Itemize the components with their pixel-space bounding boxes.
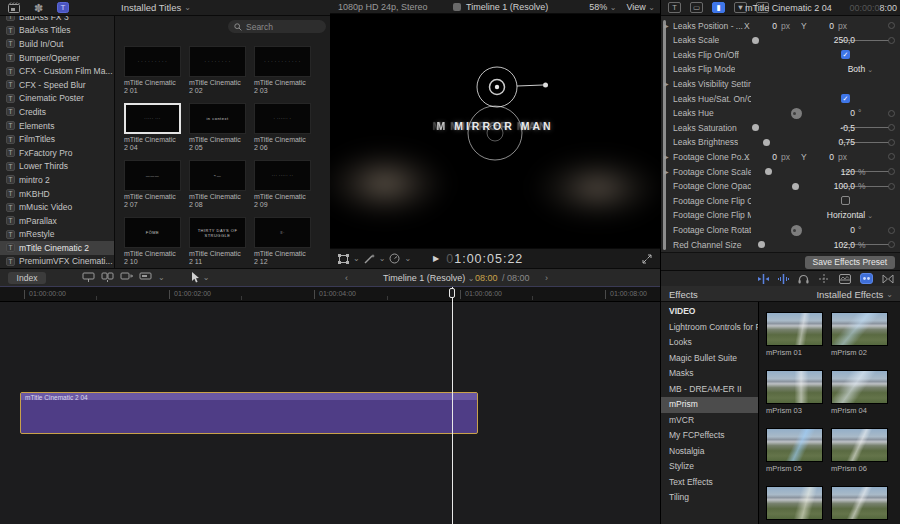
enhancements-wand-icon[interactable]: [364, 250, 375, 268]
enhancements-chevron-icon[interactable]: ⌄: [379, 254, 386, 263]
save-effects-preset-button[interactable]: Save Effects Preset: [805, 256, 896, 269]
photos-audio-icon[interactable]: ✽: [34, 3, 43, 13]
y-value-field[interactable]: 0: [810, 21, 834, 31]
title-thumbnail-cell[interactable]: · · · · · · · · · · · mTitle Cinematic 2…: [254, 46, 311, 103]
effect-thumbnail-cell[interactable]: mPrism 03: [766, 370, 823, 428]
timeline-ruler[interactable]: 01:00:00:00 01:00:02:00 01:00:04:00: [0, 287, 660, 302]
keyframe-button-icon[interactable]: [888, 124, 895, 131]
next-timeline-button[interactable]: ›: [545, 273, 548, 283]
play-button[interactable]: ▶: [433, 254, 439, 263]
title-thumbnail-cell[interactable]: · · · · · · · · · mTitle Cinematic 2 01: [124, 46, 181, 103]
effect-thumbnail-cell[interactable]: [766, 486, 823, 524]
parameter-checkbox[interactable]: ✓: [841, 50, 850, 59]
browser-source-popup[interactable]: Installed Titles⌄: [115, 2, 191, 13]
tool-selector[interactable]: ⌄: [191, 272, 210, 283]
transform-chevron-icon[interactable]: ⌄: [353, 254, 360, 263]
parameter-value-field[interactable]: 120: [795, 167, 855, 177]
title-thumbnail-cell[interactable]: ≡· mTitle Cinematic 2 12: [254, 217, 311, 274]
effects-category[interactable]: Nostalgia: [661, 444, 758, 460]
onscreen-transform-controls[interactable]: [330, 14, 660, 248]
effect-thumbnail-cell[interactable]: mPrism 05: [766, 428, 823, 486]
title-thumbnail-cell[interactable]: ——— mTitle Cinematic 2 07: [124, 160, 181, 217]
edit-options-chevron-icon[interactable]: ⌄: [158, 273, 165, 282]
title-inspector-tab-icon[interactable]: ▭: [690, 2, 703, 13]
sidebar-category[interactable]: T Bumper/Opener: [0, 51, 114, 65]
snapping-toggle-icon[interactable]: [818, 270, 830, 288]
overwrite-edit-icon[interactable]: [139, 269, 152, 287]
connect-edit-icon[interactable]: [82, 269, 95, 287]
effects-category[interactable]: Stylize: [661, 459, 758, 475]
parameter-value-field[interactable]: 102,0: [795, 240, 855, 250]
render-quality-icon[interactable]: [453, 3, 461, 11]
effect-thumbnail-cell[interactable]: mPrism 01: [766, 312, 823, 370]
playhead[interactable]: [452, 287, 453, 524]
title-thumbnail-cell[interactable]: in context mTitle Cinematic 2 05: [189, 103, 246, 160]
sidebar-category[interactable]: T mKBHD: [0, 187, 114, 201]
transform-menu-icon[interactable]: [338, 250, 349, 268]
skimming-toggle-icon[interactable]: [758, 270, 769, 288]
timeline-clip[interactable]: mTitle Cinematic 2 04: [20, 392, 478, 434]
parameter-checkbox[interactable]: ✓: [841, 94, 850, 103]
keyframe-button-icon[interactable]: [888, 110, 895, 117]
parameter-slider[interactable]: [751, 164, 799, 178]
sidebar-category[interactable]: T Build In/Out: [0, 37, 114, 51]
effects-browser-toggle-icon[interactable]: [860, 270, 873, 288]
disclosure-triangle-icon[interactable]: ▶: [664, 153, 669, 160]
title-thumbnail-cell[interactable]: ····· ··· mTitle Cinematic 2 04: [124, 103, 181, 160]
parameter-slider[interactable]: [751, 33, 799, 47]
sidebar-category[interactable]: T BadAss Titles: [0, 24, 114, 38]
append-edit-icon[interactable]: [120, 269, 133, 287]
effects-category[interactable]: Lightroom Controls for FC...: [661, 320, 758, 336]
keyframe-button-icon[interactable]: [888, 153, 895, 160]
disclosure-triangle-icon[interactable]: ▶: [664, 168, 669, 175]
parameter-value-field[interactable]: 0,75: [795, 137, 855, 147]
text-inspector-tab-icon[interactable]: T: [668, 2, 681, 13]
title-thumbnail-cell[interactable]: ··· ····· ·· mTitle Cinematic 2 09: [254, 160, 311, 217]
parameter-slider[interactable]: [751, 135, 799, 149]
effects-category[interactable]: My FCPeffects: [661, 428, 758, 444]
effect-thumbnail-cell[interactable]: [831, 486, 888, 524]
sidebar-category[interactable]: T PremiumVFX Cinemati...: [0, 255, 114, 268]
effects-category[interactable]: VIDEO: [661, 304, 758, 320]
title-thumbnail-cell[interactable]: FÖ̈ME mTitle Cinematic 2 10: [124, 217, 181, 274]
parameter-value-field[interactable]: -0,5: [795, 123, 855, 133]
clip-appearance-icon[interactable]: [839, 270, 851, 288]
effect-thumbnail-cell[interactable]: mPrism 04: [831, 370, 888, 428]
video-inspector-tab-icon[interactable]: ▮: [712, 2, 725, 13]
transitions-browser-toggle-icon[interactable]: [882, 270, 894, 288]
sidebar-category[interactable]: T mMusic Video: [0, 200, 114, 214]
sidebar-category[interactable]: T CFX - Speed Blur: [0, 78, 114, 92]
keyframe-button-icon[interactable]: [888, 227, 895, 234]
view-popup[interactable]: View ⌄: [626, 2, 655, 12]
effects-category[interactable]: mVCR: [661, 413, 758, 429]
parameter-slider[interactable]: [751, 179, 799, 193]
x-value-field[interactable]: 0: [753, 152, 777, 162]
parameter-popup[interactable]: Horizontal⌄: [827, 210, 873, 220]
sidebar-category[interactable]: T BadAss FX 3: [0, 16, 114, 24]
keyframe-button-icon[interactable]: [888, 37, 895, 44]
keyframe-button-icon[interactable]: [888, 241, 895, 248]
x-value-field[interactable]: 0: [753, 21, 777, 31]
effect-thumbnail-cell[interactable]: mPrism 06: [831, 428, 888, 486]
sidebar-category[interactable]: T FilmTitles: [0, 132, 114, 146]
retime-chevron-icon[interactable]: ⌄: [404, 254, 411, 263]
effects-category[interactable]: Masks: [661, 366, 758, 382]
timeline-chooser-popup[interactable]: Timeline 1 (Resolve) ⌄: [383, 273, 474, 283]
fullscreen-icon[interactable]: [642, 250, 652, 268]
solo-toggle-icon[interactable]: [798, 270, 809, 288]
sidebar-category[interactable]: T mRestyle: [0, 228, 114, 242]
sidebar-category[interactable]: T mintro 2: [0, 173, 114, 187]
keyframe-button-icon[interactable]: [888, 139, 895, 146]
playhead-handle-icon[interactable]: [449, 288, 455, 298]
parameter-checkbox[interactable]: [841, 196, 850, 205]
keyframe-button-icon[interactable]: [888, 22, 895, 29]
sidebar-category[interactable]: T FxFactory Pro: [0, 146, 114, 160]
sidebar-category[interactable]: T Cinematic Poster: [0, 92, 114, 106]
index-button[interactable]: Index: [8, 272, 46, 284]
media-library-icon[interactable]: [8, 2, 20, 13]
sidebar-category[interactable]: T mParallax: [0, 214, 114, 228]
effects-category[interactable]: Looks: [661, 335, 758, 351]
insert-edit-icon[interactable]: [101, 269, 114, 287]
y-value-field[interactable]: 0: [810, 152, 834, 162]
disclosure-triangle-icon[interactable]: ▶: [664, 22, 669, 29]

*Problem:* Which of the lines above mention the word "clip"? Pull those lines out.

*Answer below:*
timeline-clip[interactable]: mTitle Cinematic 2 04: [20, 392, 478, 434]
clip-appearance-icon[interactable]: [839, 270, 851, 288]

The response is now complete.